For the Earth Day (April 22), UN Women highlights the crucial connections between sustainability and gender equality in policy, business, agriculture and share stories of how women’s empowerment can help protect the environment in countries around the globe.

The climate crisis is not gender neutral.
As its impacts worsen, women and girls are experiencing unique and disproportionate harm—with the fallout amplifying existing gender inequalities. Typically more dependent on natural resources and disproportionately responsible for securing food, water and fuel, women are highly vulnerable to environmental shocks. They face heightened exposure to gender-based violence in the wake of conflict and instability exacerbated by climate change, and they are less likely to survive disasters. At the same time, their access to life-saving resources and to key decision-making spaces remains severely limited.

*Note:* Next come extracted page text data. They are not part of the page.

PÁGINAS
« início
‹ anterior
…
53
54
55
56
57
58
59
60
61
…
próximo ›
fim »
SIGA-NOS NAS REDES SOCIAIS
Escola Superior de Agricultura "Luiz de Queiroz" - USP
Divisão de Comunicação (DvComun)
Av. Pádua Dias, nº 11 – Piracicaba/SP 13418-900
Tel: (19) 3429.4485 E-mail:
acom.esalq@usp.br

Nevertheless, women remain at the forefront of the fight against climate change, leading prevention, mitigation and adaptation efforts around the world. Research indicates that women’s representation in national parliaments leads to the adoption of more stringent climate policies, resulting in lower emissions. Their leadership in the workplace is associated with greater transparency around climate impact. And their participation in local natural resource management is linked to better resource governance and conservation outcomes.

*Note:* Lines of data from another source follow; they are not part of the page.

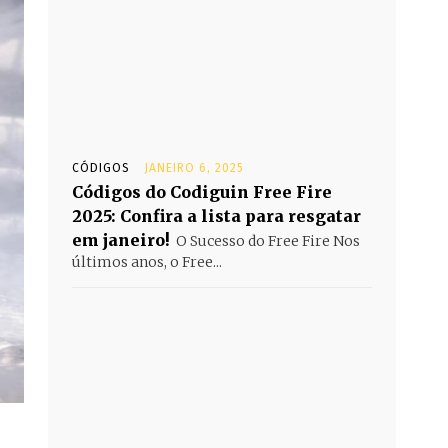
CÓDIGOS
JANEIRO 6, 2025
Códigos do Codiguin Free Fire
2025: Confira a lista para resgatar
em janeiro!
O Sucesso do Free Fire Nos
últimos anos, o Free...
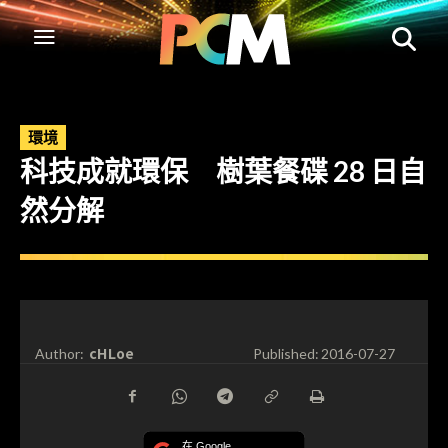
環境
科技成就環保 樹葉餐碟 28 日自
然分解
cHLoe
Author:
Published:
2016-07-27
在 Google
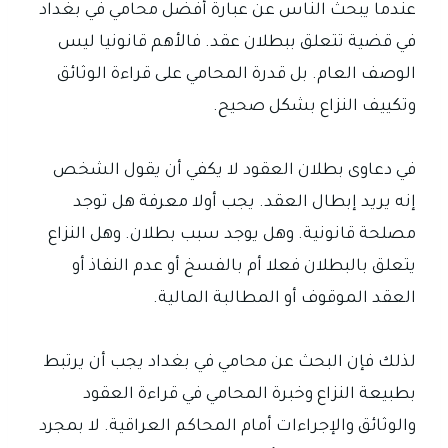
عندما يبحث الناس عن عبارة أفضل محامي في بغداد
في قضية تتعلق ببطلان عقد. فالأهم قانونيا ليس
الوصف العام. بل قدرة المحامي على قراءة الوثائق
وتكييف النزاع بشكل صحيح.
في دعاوى بطلان العقود لا يكفي أن يقول الشخص
إنه يريد إبطال العقد. يجب أولا معرفة هل توجد
مصلحة قانونية. وهل يوجد سبب بطلان. وهل النزاع
يتعلق بالبطلان فعلا أم بالفسخ أو عدم النفاذ أو
العقد الموقوف أو المطالبة المالية.
لذلك فإن البحث عن محامي في بغداد يجب أن يرتبط
بطبيعة النزاع وخبرة المحامي في قراءة العقود
والوثائق والإجراءات أمام المحاكم العراقية. لا بمجرد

This Earth Day we’re highlighting the crucial connections between sustainability and gender equality in policy, business, agriculture and beyond. The stories below showcase how women’s empowerment can help protect the environment—and vice versa—in countries around the globe.

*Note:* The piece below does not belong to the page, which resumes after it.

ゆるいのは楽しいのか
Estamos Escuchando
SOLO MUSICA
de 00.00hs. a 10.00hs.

In Palestine, building environmental sustainability and breaking discriminatory practices
Rawan Rajab is a 22-year-old Palestinian woman from Kafr Al Libad village, located in Palestine’s West Bank. Combining her passion for the environment and her desire to make a positive impact in her community, Rawan founded “Blue Stone”, an environmentally conscious business that turns recycled glass into eco-friendly stones.
Rawan’s journey as a sustainable business owner began in 2020: “During the pandemic, and as the world began to shift to digital platforms, I started enrolling in online courses on business management and entrepreneurship. At the same time, and as a result of the quarantine, the impact of human behaviour on our planet was also apparent,” she explained. “That’s how I got the initial idea to do something that would help the environment.”
With a small amount of funding from an international organization, Rawan started her own glass recycling workshop just 50 metres from her home.
In Brazil, taking action to end climate change, achieve gender equality and ensure a sustainable future

Brazilian professor and researcher Geovânia Machado Aires, 35 years old, lives in the quilombo of Bairro Novo, located in the municipality of Penalva. She belongs to the Quilombola women, traditional collectors and processors of babassu coconuts, and has inherited a legacy in which women are active protagonists in the preservation of the environment and the achievement of a sustainable future.
Geovânia has dedicated herself to teaching the community that nothing is wasted from the babassu palm; On the contrary, everything is used and transformed through traditional knowledge, passed down from generation to generation. The leaves can be used to make roofs, baskets and decorative objects. Cosmetics are produced from the oil, which can also be used for cooking. The oil and the shell are both sources of fuel. The sale of these products is an essential source of income for Brazilian Quilombola communities.
In Uganda, increasing agricultural productivity and build resilience to climate change risks

Florence Driciru lives in the refugee host community of Kochi Subcounty in Uganda’s Yumbe District. A farmer and a mother of five, she says she is already feeling the impact of climate change on her livelihood: “The yields have been poor lately. The rains most times come late and when you plant you don’t get much.”
In Uganda, refugees and their host communities are feeling the brunt of worsening climate change. Deforestation and environmental degradation are hitting hard, especially in the refugee hosting districts in the country’s West Nile region. Both refugee and host populations are highly dependent on natural resources in their daily lives, relying on grass and wood for shelter and generating income through farming and the harvesting of forest products.
In 2021, UN Women, with funding from the Government of Japan, partnered with the Yumbe District Local Government to support farmers in the refugee and host communities to improve their farming practices. Florence and other farmers in her community received trainings in climate smart agriculture, as well as better seed varieties—particularly green gram and fruit trees. The group has now planted 25 acres of guavas and mangoes.